CSE5313 Coding and information theory for data science (Lecture 24)

Continue on coded computing

Coded computing scheme

Matrix-vector multiplication: $y=Ax$ , where $A\in \mathbb{F}^{M\times N},x\in \mathbb{F}^N$

MDS codes.
- Recover threshold $K=M$ .
Short-dot codes.
- Recover threshold $K\geq M$ .
- Every node receives at most $s=\frac{P-K+M}{P}$ . $N$ elements of $x$ .

Matrix-matrix multiplication

Problem Formulation:

$A=[A_0 A_1\ldots A_{M-1}]\in \mathbb{F}^{L\times L}$ , $B=[B_0,B_1,\ldots,B_{M-1}]\in \mathbb{F}^{L\times L}$
$A_m,B_m$ are submatrices of $A,B$ .
We want to compute $C=A^\top B$ .

Trivial solution:

Index each worker node by $m,n\in [0,M-1]$ .
Worker node $(m,n)$ performs matrix multiplication $A_m^\top\cdot B_n$ .
Need $P=M^2$ nodes.
No erasure tolerance.

Can we do better?

1-D MDS Method

Create $[\tilde{A}_0,\tilde{A}_1,\ldots,\tilde{A}_{S-1}]$ by encoding $[A_0,A_1,\ldots,A_{M-1}]$ . with some $(S,M)$ MDS code.

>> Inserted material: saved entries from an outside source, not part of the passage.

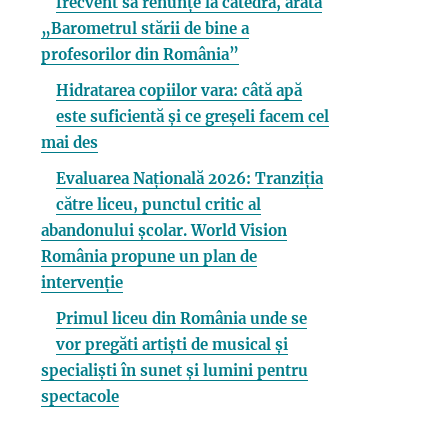
frecvent să renunțe la catedră, arată
„Barometrul stării de bine a
profesorilor din România”
Hidratarea copiilor vara: câtă apă
este suficientă și ce greșeli facem cel
mai des
Evaluarea Națională 2026: Tranziția
către liceu, punctul critic al
abandonului școlar. World Vision
România propune un plan de
intervenție
Primul liceu din România unde se
vor pregăti artiști de musical și
specialiști în sunet și lumini pentru
spectacole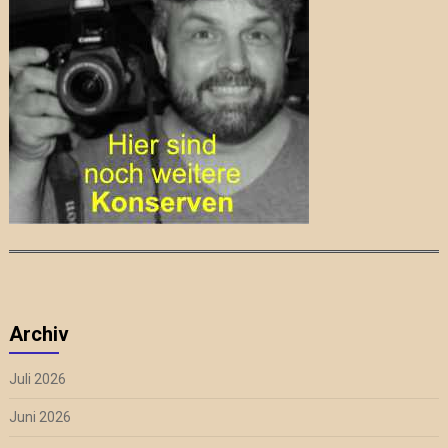
Archiv
Juli 2026
Juni 2026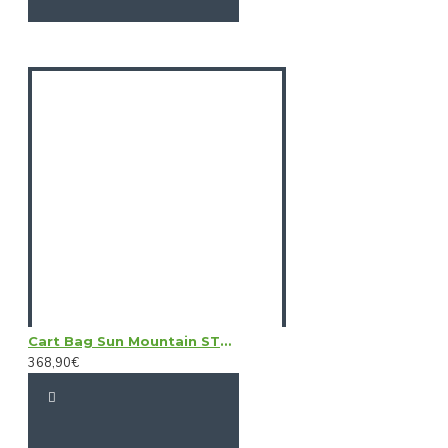
Cart Bag Sun Mountain STELLAR EWP
368,90€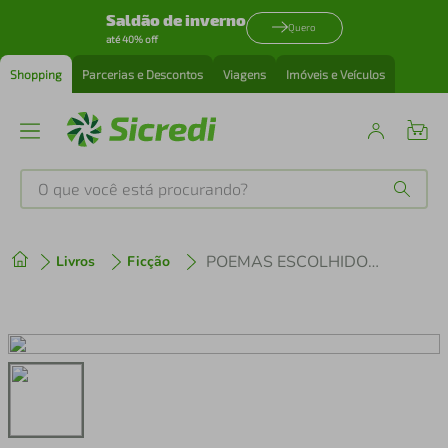
Saldão de inverno
Quero
até 40% off
Shopping
Parcerias e Descontos
Viagens
Imóveis e Veículos
O que você está procurando?
Produtos mais buscados
POEMAS ESCOLHIDOS DE GREGÓRIO DE MATOS
Livros
Ficção
tenis
1
º
cafeteira
2
º
perfume
3
º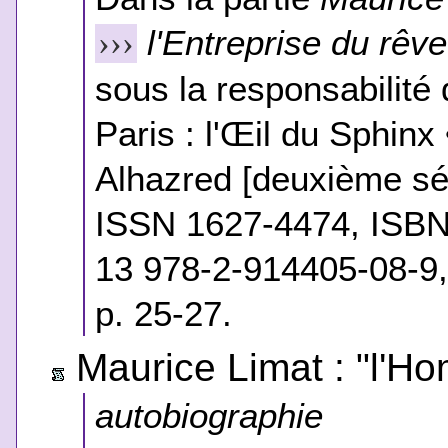
l'Entreprise du rêve
›››
sous la responsabilité 
Paris : l'Œil du Sphinx
Alhazred [deuxième sér
ISSN 1627-4474, ISBN
13 978-2-914405-08-9,
p. 25-27.
Maurice Limat : "l'H
autobiographie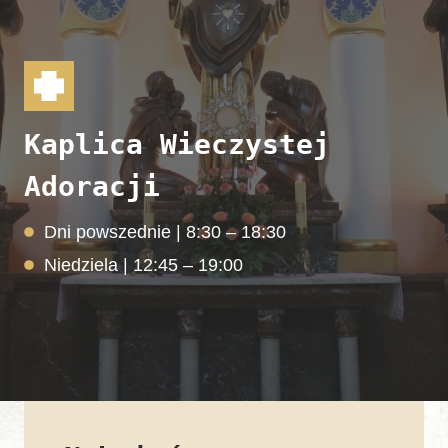
Kaplica Wieczystej
Adoracji
Dni powszednie | 8:30 – 18:30
Niedziela | 12:45 – 19:00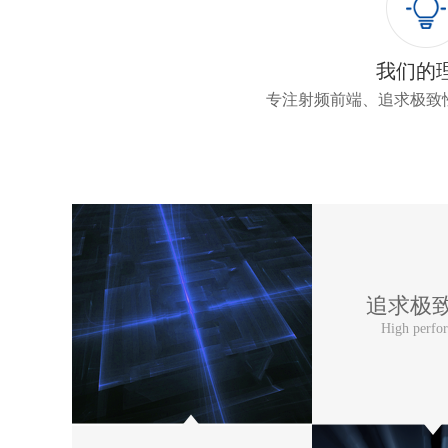
我们的
专注射频前端、追求极致
追求极
High perfo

Need $P=SM$ worker nodes, and index each one by $s\in [0,S-1], n\in [0,M-1]$ .

Worker node $(s,n)$ performs matrix multiplication $\tilde{A}_s^\top\cdot B_n$ .

\begin{bmatrix} A_0^\top\\ A_1^\top\\ A_0^\top+A_1^\top \end{bmatrix} \begin{bmatrix} B_0 & B_1 \end{bmatrix}

Need $S-M$ responses from each column.

The recovery threshold $K=P-S+M$ nodes.

This is trivially parity check code with 1 recovery threshold.

2-D MDS Method

Encode $[A_0,A_1,\ldots,A_{M-1}]$ with some $(S,M)$ MDS code.

Encode $[B_0,B_1,\ldots,B_{M-1}]$ with some $(S,M)$ MDS code.

Need $P=S^2$ nodes.

\begin{bmatrix} A_0^\top\\ A_1^\top\\ A_0^\top+A_1^\top \end{bmatrix} \begin{bmatrix} B_0 & B_1 & B_0+B_1 \end{bmatrix}

Decodability depends on the pattern.

Consider an $S\times S$ bipartite graph (rows on left, columns on right).
Draw an $(i,j)$ edge if $\tilde{A}_i^\top\cdot \tilde{B}_j$ is missing
Row $i$ is decodable if and only if the degree of $i$ ‘th left node $\leq S-M$ .
Column $j$ is decodable if and only if the degree of $j$ ‘th right node $\leq S-M$ .

Peeling algorithm:

Traverse the graph.
If $\exists v$ , $\deg v\leq S-M$ , remove edges.
Repeat.

Corollary:

A pattern is decodable if and only if the above graph does not contain a subgraph with all degree larger than $S-M$ .

Note

$K_{1D-MDS}=P-S+M=\Theta(P)$ (linearly)
$K_{2D-MDS}=P-(S-M+1)^2+1$ $K_{2 D - M D S} = P - (S - M + 1)^{2} + 1$ .
- Consider $S\times S$ bipartite graph with $(S-M+1)\times (S-M+1)$ complete subgraph.
- There exists subgraph with all degrees larger than $S-M\implies$ not decodable.
- On the other hand: Fewer than $(S-M+1)^2$ edges cannot form a subgraph with all degrees $>S-M$ .
- $K$ scales sub-linearly with $P$ .
$K_{product}<P-M^2=S^2-M^2=\Theta(\sqrt{P})$

Our goal is to get rid of $P$ .

Polynomial codes

Polynomial representation

Coefficient representation of a polynomial:

$f(x)=f_dx^d+f_{d-1}x^{d-1}+\cdots+f_1x+f_0$
Uniquely defined by coefficients $[f_d,f_{d-1},\ldots,f_0]$ .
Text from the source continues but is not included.